Khaled Hosseini: ‘If I could go back now, I’d take The Kite Runner apart’

Bitter medicine … Khaled Hosseini.

Bitter medicine … Khaled Hosseini. Photograph: Tim Knox for the Guardian

There’s no question that Khaled Hosseini merits the term “publishing phenomenon”. His two heart-tugging, blockbuster novels, set in his native Afghanistan, offered simple tales of redemption and grace while the ugly realities of war in the country rumbled through the news. His debut, 2003’s The Kite Runner, written in the early mornings before work as a doctor, was followed by 2007’s A Thousand Splendid Suns. Together they’ve sold over 38m copies worldwide.

We meet on the eve of publication of his new novel, And the Mountains Echoed, in a midtown Manhattan hotel bar where Hosseini expresses relief at finally having a scotch in hand. He has a quiet self-possession, a creased handsomeness to him – perhaps more creased today than usual: mass international appeal also means mass international press demands. He explains that the new novel began with a single image: a man towing a small wagon through the desert at night. In the wagon are two children; a brother and sister.

“I heard these stories about what a harrowing ordeal wintertime is for families in Afghanistan,” he says. “People are terribly afraid and they lose their kids.
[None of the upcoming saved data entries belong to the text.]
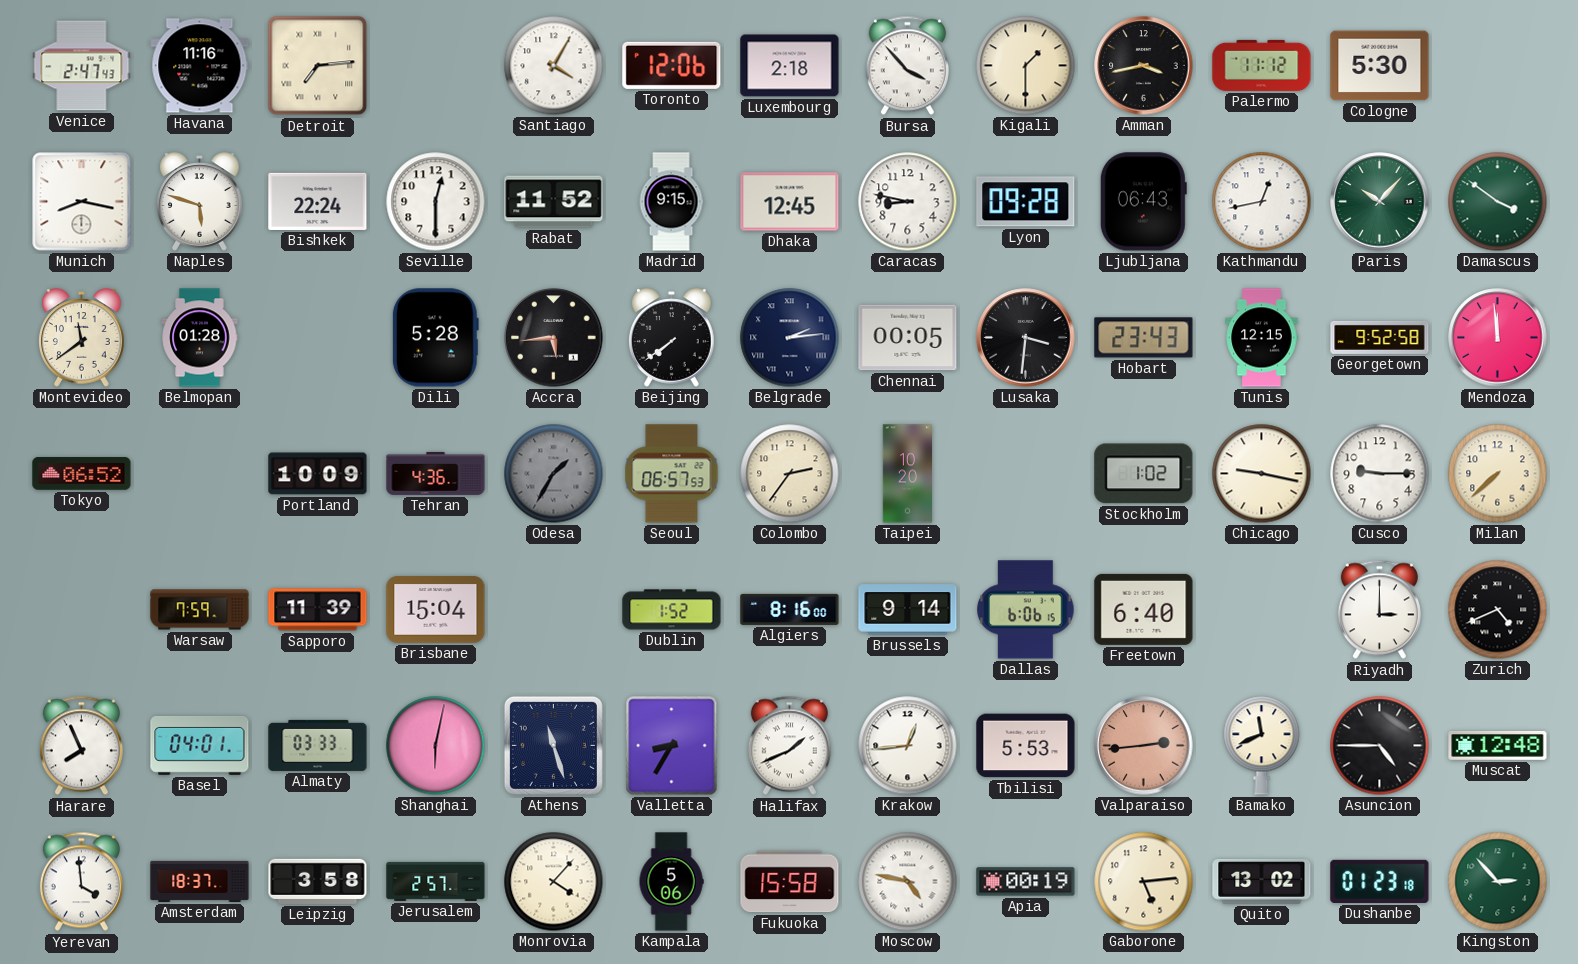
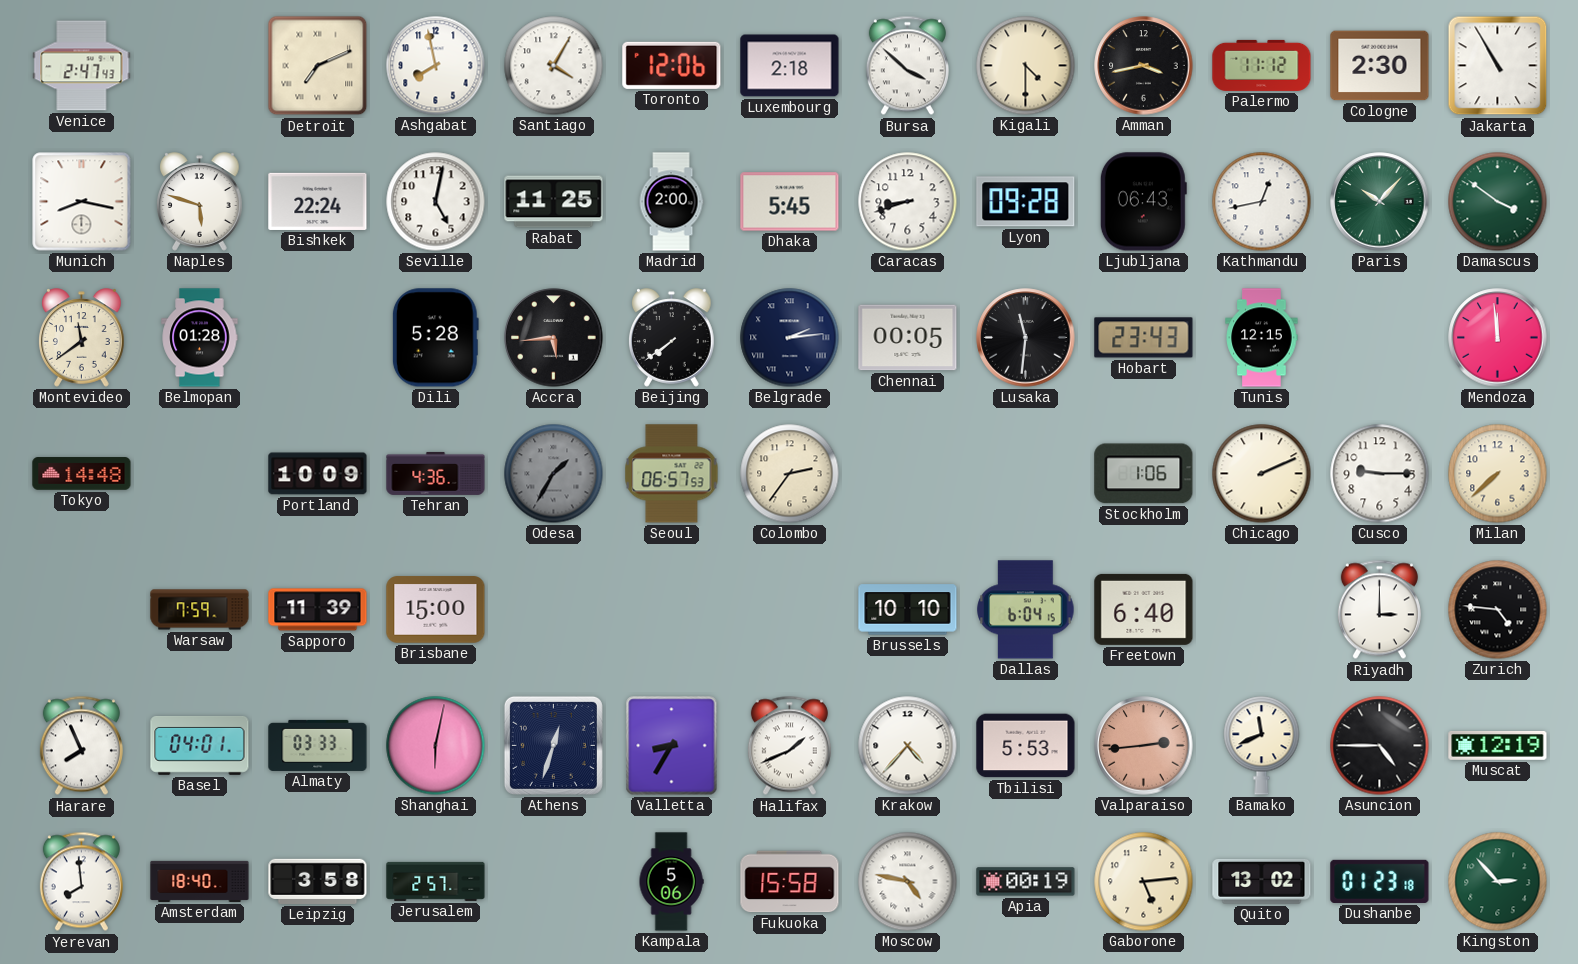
Havana: 11:16 -> none
Detroit: 7:14 -> 7:11
Ashgabat: none -> 7:58
Bursa: 3:53 -> 3:52
Kigali: 1:30 -> 4:30
Cologne: 5:30 -> 2:30
Jakarta: none -> 10:55
Seville: 12:30 -> 5:02
Rabat: 11:52 -> 11:25
Madrid: 9:15 -> 2:00
Dhaka: 12:45 -> 5:45
Caracas: 8:47 -> 8:42
Lusaka: 3:31 -> 11:31
Georgetown: 9:52 -> none
Tokyo: 06:52 -> 14:48
Taipei: 10:20 -> none
Stockholm: 1:02 -> 1:06
Chicago: 9:17 -> 2:11
Brisbane: 15:04 -> 15:00
Dublin: 1:52 -> none
Algiers: 8:16 -> none
Brussels: 9:14 -> 10:10
Dallas: 6:06 -> 6:04
Zurich: 4:41 -> 4:46
Athens: 11:27 -> 12:33
Krakow: 12:44 -> 4:37
Muscat: 12:48 -> 12:19
Yerevan: 3:59 -> 7:59
Amsterdam: 18:37 -> 18:40
Monrovia: 4:07 -> none
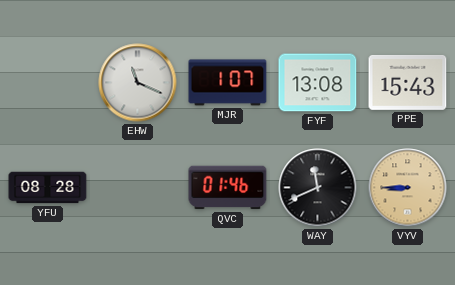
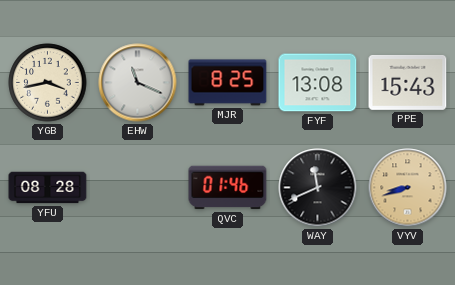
YGB: none -> 3:43
MJR: 1:07 -> 8:25
VYV: 8:45 -> 8:42
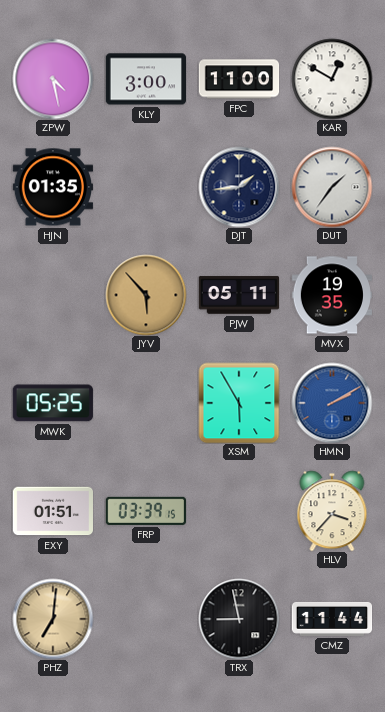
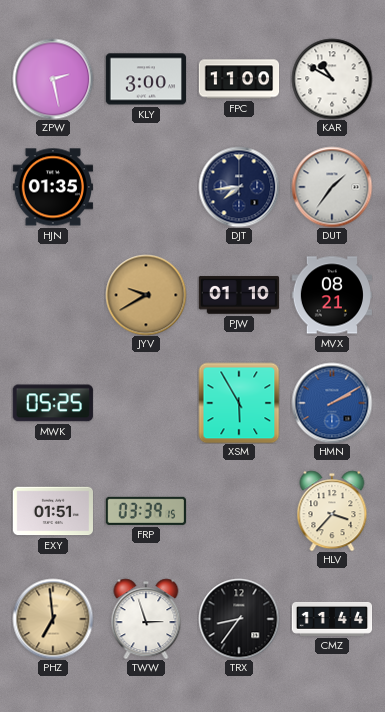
ZPW: 4:28 -> 2:28
KAR: 12:50 -> 10:50
DJT: 1:44 -> 7:44
JYV: 5:53 -> 9:40
PJW: 05:11 -> 01:10
MVX: 19:35 -> 08:21
PHZ: 7:01 -> 6:59
TWW: none -> 2:57
TRX: 8:58 -> 8:36
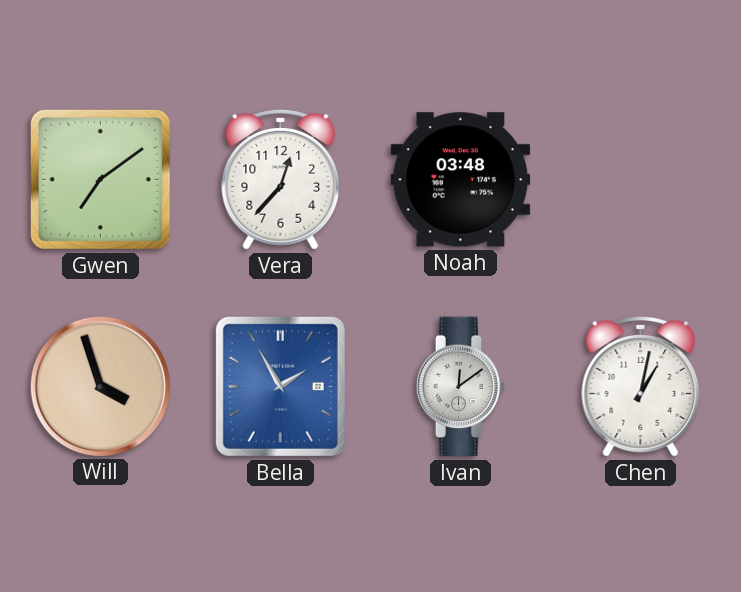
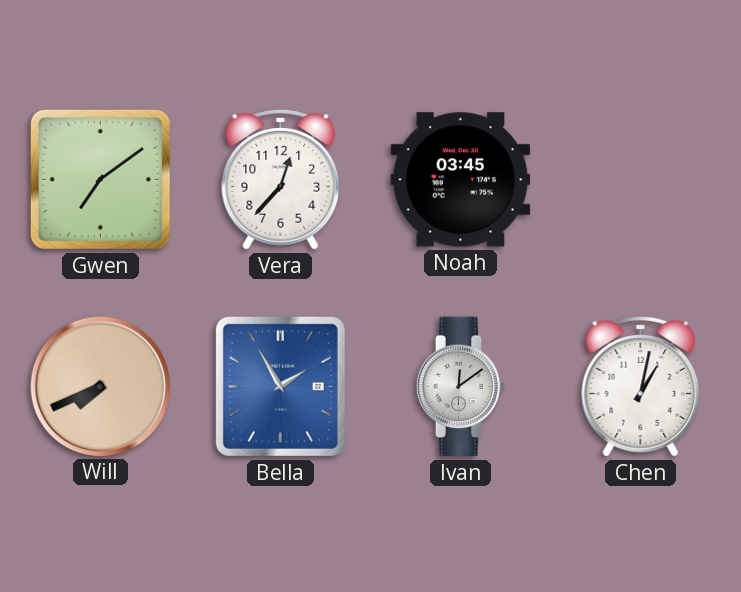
Noah: 03:48 -> 03:45
Will: 3:57 -> 7:41
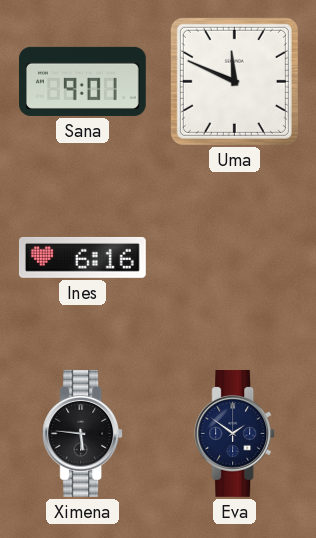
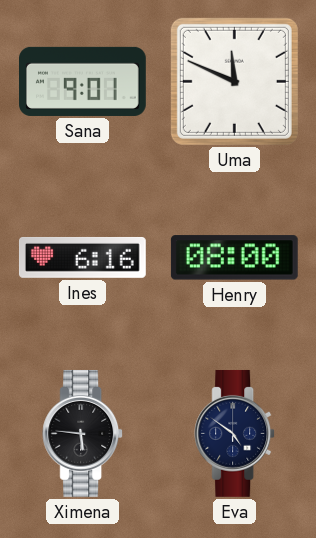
Henry: none -> 08:00
Eva: 1:51 -> 4:51
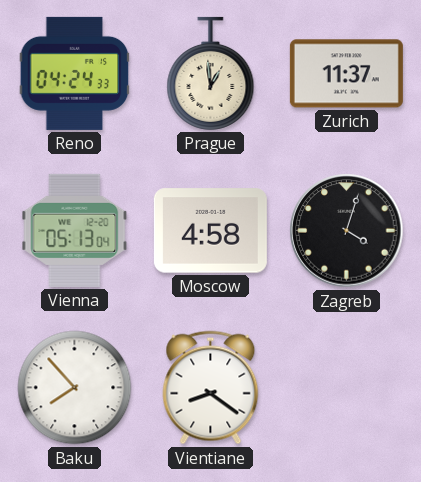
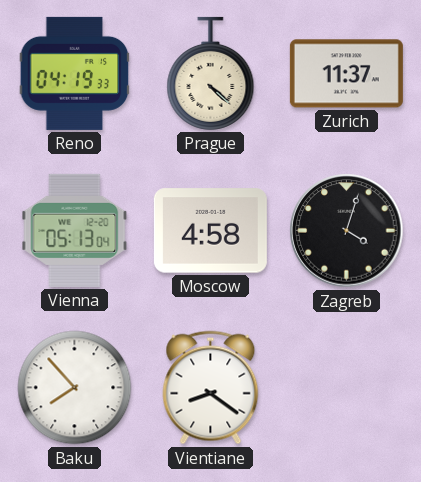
Reno: 04:24 -> 04:19
Prague: 12:59 -> 4:22
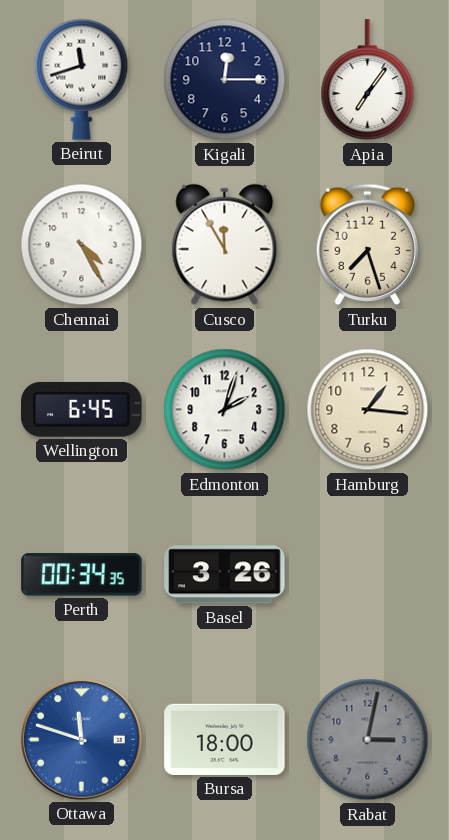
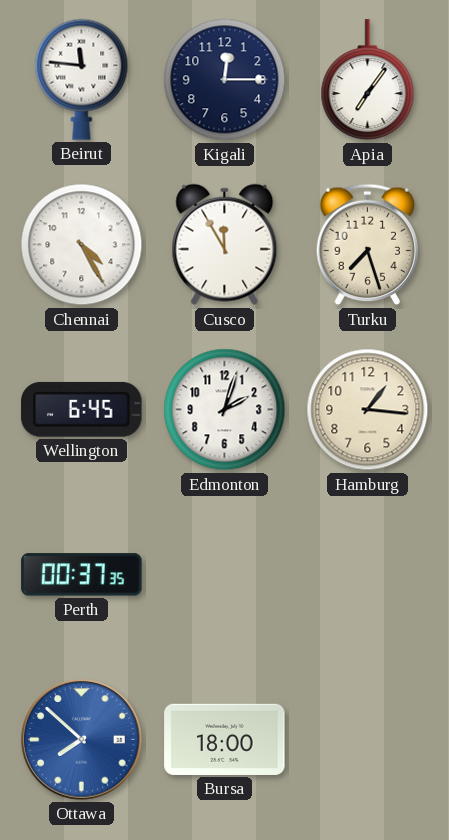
Beirut: 11:42 -> 11:46
Perth: 00:34 -> 00:37
Basel: 3:26 -> none
Ottawa: 11:48 -> 7:52
Rabat: 3:02 -> none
So, with this background, suddenly this image came out of the blue, delivered with pristine, perfect clarity. And I was like: who are these people? Where are they going?”

The answer – a desperate father is on his way to Kabul to sell one of his children – provides the genesis for the novel’s many narratives. The agony of the siblings’ separation echoes down generations and across continents.

Hosseini though, puts it simply: “The book is kind of like a fairytale turned on its head. You have a very painful rupture at the beginning and then this tearful reconciliation at the end, except the revelations and the reconciliations you’re granted aren’t the ones you’re expecting. Which is how life is, really.”